EMPLOYMENT APPEAL TRIBUNAL
58 VICTORIA EMBANKMENT, LONDON EC4Y 0DS
             At the Tribunal
             On 29 November 2002

Before

HIS HONOUR JUDGE PETER CLARK

LORD DAVIES OF COITY CBE

MRS D M PALMER



DR A M S ZALZALA APPELLANT

THE UNIVERSITY OF SHEFFIELD RESPONDENT


Transcript of Proceedings

JUDGMENT

Revised

© Copyright 2002


    APPEARANCES

     

    For the Appellant NO APPEARANCE OR REPRESENTATION BY OR ON BEHALF OF THE APPELLANT
    For the Respondent MS M TETHER
    (of Counsel)
    Instructed by:
    Beachcroft Wansboroughs Solicitors
    7 Park Square East
    Leeds LS1 2LW


     

    HIS HONOUR JUDGE PETER CLARK

  1. Dr Zalzala is a university lecturer by profession. On 9 November 1998 he presented an Originating Application to Sheffield Employment Tribunal, naming as Respondent Sheffield University, by whom he was then employed in the engineering faculty. He there described himself as being of Arab origin.
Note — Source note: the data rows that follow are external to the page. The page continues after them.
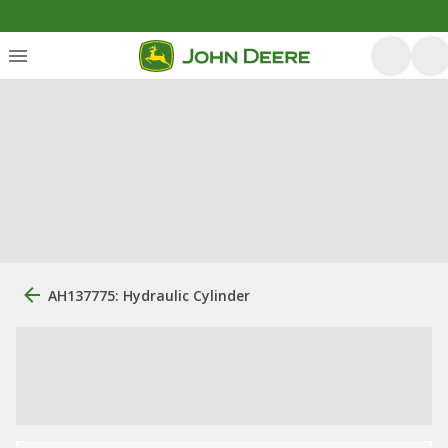
AH137775: Hydraulic Cylinder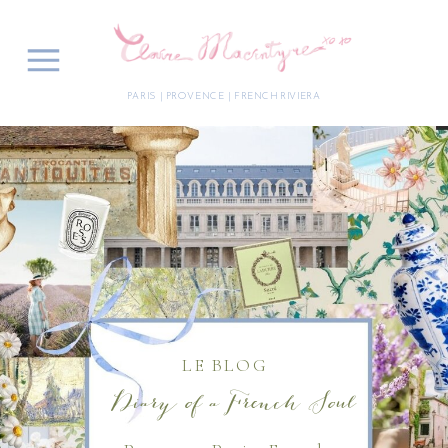
PARIS | PROVENCE | FRENCH RIVIERA
LE BLOG
Diary of a French Soul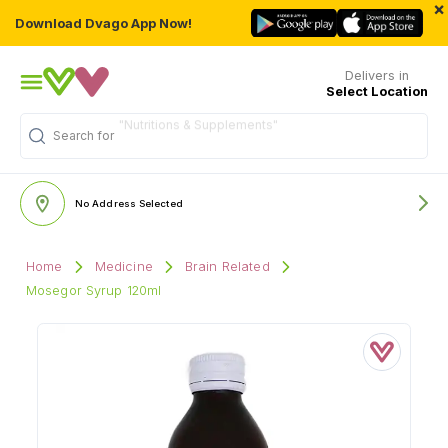
×
Download Dvago App Now!
Delivers in
Select Location
Search for
"Multivitamins"
No Address Selected
Home
Medicine
Brain Related
Mosegor Syrup 120ml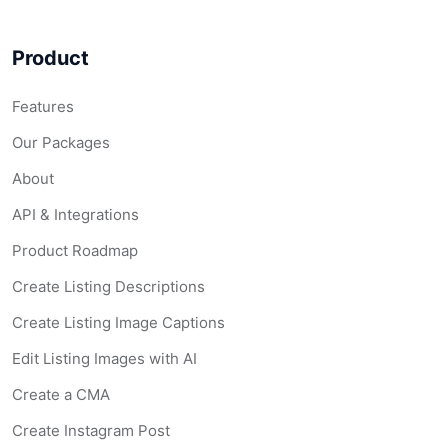
Product
Features
Our Packages
About
API & Integrations
Product Roadmap
Create Listing Descriptions
Create Listing Image Captions
Edit Listing Images with AI
Create a CMA
Create Instagram Post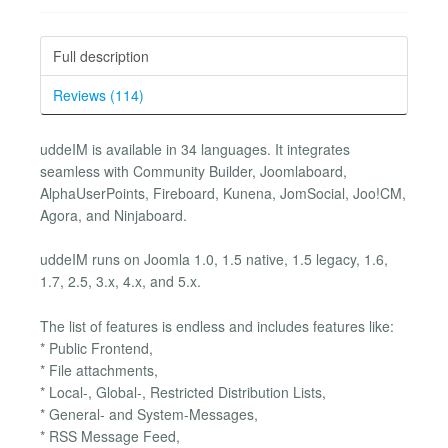
Full description
Reviews (114)
uddeIM is available in 34 languages. It integrates
seamless with Community Builder, Joomlaboard,
AlphaUserPoints, Fireboard, Kunena, JomSocial, Joo!CM,
Agora, and Ninjaboard.
uddeIM runs on Joomla 1.0, 1.5 native, 1.5 legacy, 1.6,
1.7, 2.5, 3.x, 4.x, and 5.x.
The list of features is endless and includes features like:
* Public Frontend,
* File attachments,
* Local-, Global-, Restricted Distribution Lists,
* General- and System-Messages,
* RSS Message Feed,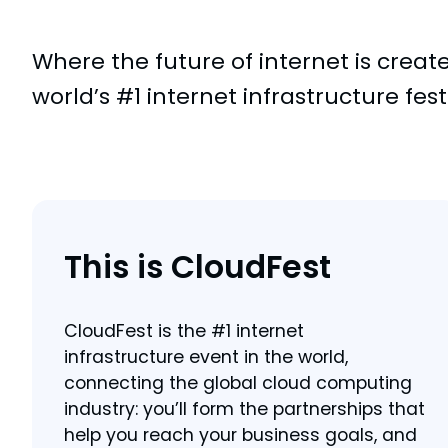
Where the future of internet is creat
world’s #1 internet infrastructure fest
This is CloudFest
CloudFest is the #1 internet
infrastructure event in the world,
connecting the global cloud computing
industry: you’ll form the partnerships that
help you reach your business goals, and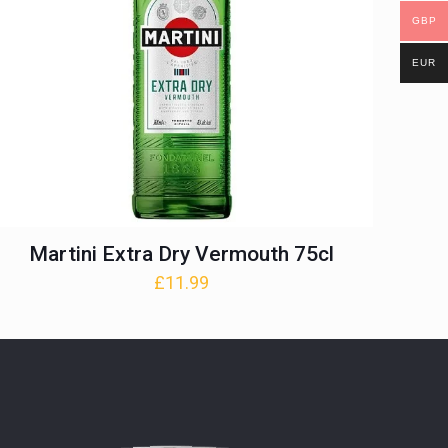
GBP
EUR
Martini Extra Dry Vermouth 75cl
£
11.99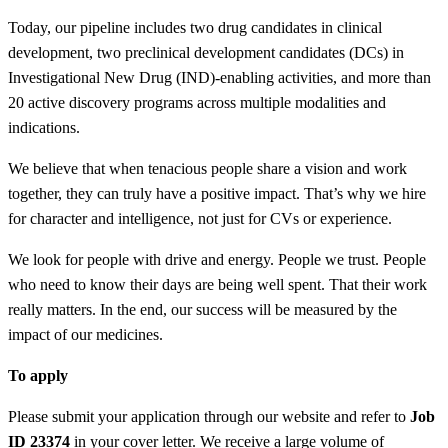
Today, our pipeline includes two drug candidates in clinical
development, two preclinical development candidates (DCs) in
Investigational New Drug (IND)-enabling activities, and more than
20 active discovery programs across multiple modalities and
indications.
We believe that when tenacious people share a vision and work
together, they can truly have a positive impact. That’s why we hire
for character and intelligence, not just for CVs or experience.
We look for people with drive and energy. People we trust. People
who need to know their days are being well spent. That their work
really matters. In the end, our success will be measured by the
impact of our medicines.
To apply
Please submit your application through our website and refer to
Job
ID 23374
in your cover letter. We receive a large volume of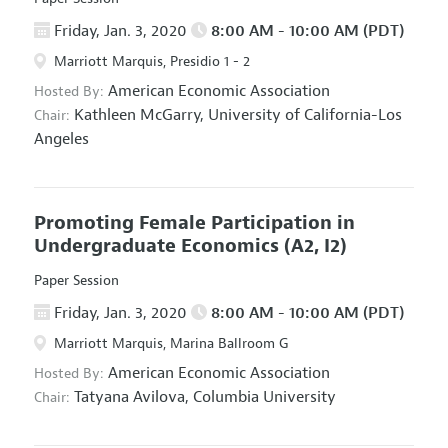
Friday, Jan. 3, 2020
8:00 AM - 10:00 AM (PDT)
Marriott Marquis, Presidio 1 - 2
American Economic Association
Hosted By:
Kathleen McGarry,
University of California-Los
Chair:
Angeles
Promoting Female Participation in
Undergraduate Economics
(A2, I2)
Paper Session
Friday, Jan. 3, 2020
8:00 AM - 10:00 AM (PDT)
Marriott Marquis, Marina Ballroom G
American Economic Association
Hosted By:
Tatyana Avilova,
Columbia University
Chair: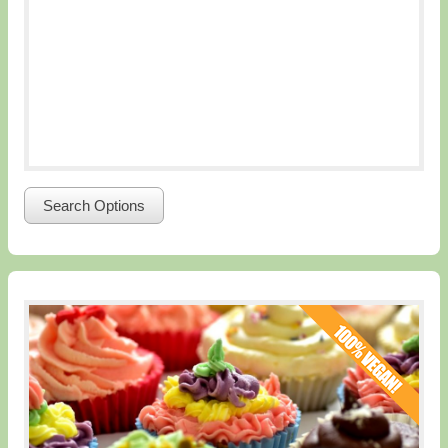
Search Options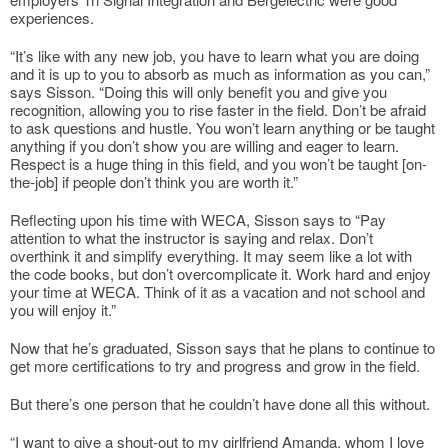
experiences.
“It’s like with any new job, you have to learn what you are doing
and it is up to you to absorb as much as information as you can,”
says Sisson. “Doing this will only benefit you and give you
recognition, allowing you to rise faster in the field. Don’t be afraid
to ask questions and hustle. You won’t learn anything or be taught
anything if you don’t show you are willing and eager to learn.
Respect is a huge thing in this field, and you won’t be taught [on-
the-job] if people don’t think you are worth it.”
Reflecting upon his time with WECA, Sisson says to “Pay
attention to what the instructor is saying and relax. Don’t
overthink it and simplify everything. It may seem like a lot with
the code books, but don’t overcomplicate it. Work hard and enjoy
your time at WECA. Think of it as a vacation and not school and
you will enjoy it.”
Now that he’s graduated, Sisson says that he plans to continue to
get more certifications to try and progress and grow in the field.
But there’s one person that he couldn’t have done all this without.
“I want to give a shout-out to my girlfriend Amanda, whom I love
His complaint was one of unlawful racial discrimination. ("The First Complaint").
  2. The first complaint was listed for a 10-day merits hearing before the Sheffield Tribunal commencing on 1 June 1999. An application by Dr Zalzala for a postponement of that hearing was rejected by a Chairman by letter dated 25 May 1999. On 1 June the Respondent's witnesses attended the Employment Tribunal together with their solicitor and Counsel. Dr Zalzala did not attend, instead sending a letter renewing his application for an adjournment. The Tribunal, chaired by Mr Williams ("The Williams Tribunal"), refused that application; dismissed the first complaint and adjourned the Respondent's application for costs. The first complaint was dismissed under the provisions of what was then Rule 9 (3) of the Employment Tribunal Rules of Procedure 1993. Subsequently, at a hearing on 17 June 1999 the Williams Tribunal revoked their earlier order dismissing the first complaint but ordered the Applicant to pay costs totalling £2,041.56. An appeal against that costs order was later dismissed.
  3. The full hearing of the first complaint was, by Notice dated 12 July 1999, relisted for hearing on 10-21 January 2000.
  4. On 7 December 1999 the Applicant presented a second complaint to the Sheffield Employment Tribunal. He complained of racial discrimination and victimisation, naming as Respondents (1) Sheffield University, (2) South Yorkshire Police- whom he had asked to investigate potential criminal behaviour by the University – and (3) the three members of the Williams Tribunal.
  5. On 10 January 2000 the Regional Chairman, Mr Sneath, ordered that the two complaints be combined. In due course those combined proceedings were transferred to the Manchester region. Having combined the complaints, the hearing fixed to commence on 10 January was adjourned.
  6. A hearing of the combined complaints was fixed for 4-22 September 2000. Meanwhile the claims against South Yorkshire Police and the Williams Tribunal members was dismissed on 7 February 2000.
  7. On 3 August 2000 the Applicant applied for a postponement of the hearing fixed for 4-22 September. That application was dismissed by the Manchester Regional Chairman. An appeal against that refusal was dismissed by the vacation judge, Hallet J.
  8. On 4 September a Tribunal was convened in Manchester under the chairmanship of Mr Russell. The Applicant attended and renewed his application for a postponement. That application was opposed by Counsel for Sheffield University (hereinafter referred to as the Respondent), Ms Tether. It was refused. The Applicant was asked to proceed, if necessary, the following day. He refused.
  9. Notice of Application having been given to the Applicant by the Respondent's solicitors on 25 August, Ms Tether then applied for an order striking out both complaints under Rule 13 (2) (e) and/or (f) of the 1993 Rules of Procedure, that is for want of prosecution (ground (f)) and/or on the grounds that the manner in which the proceedings had been conducted by the Applicant had been scandalous, frivolous or vexatious. The Russell Tribunal, having rejected an application by the Applicant for a postponement of the strike out application, heard the parties and struck out the complaints on the basis:
  10. (i) of want of prosecution by the Applicant; and

    (ii) that he had conducted the proceedings in a manner both scandalous and frivolous.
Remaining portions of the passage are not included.